Work instructions. Please return the data word for word and leave out any picture it contains.
[Information shown Boundary: Start]
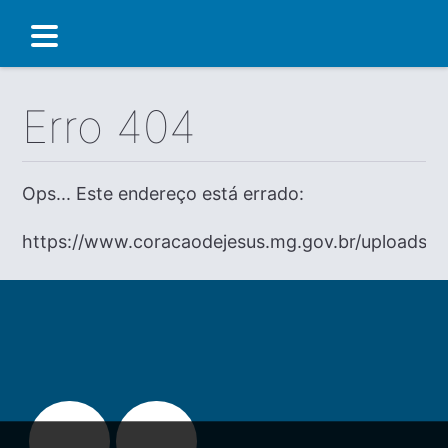
Erro 404
Ops... Este endereço está errado:
https://www.coracaodejesus.mg.gov.br/uploads/d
[Information shown Boundary: End]
Your response.
Erro 404
Ops... Este endereço está errado:
https://www.coracaodejesus.mg.gov.br/uploads/d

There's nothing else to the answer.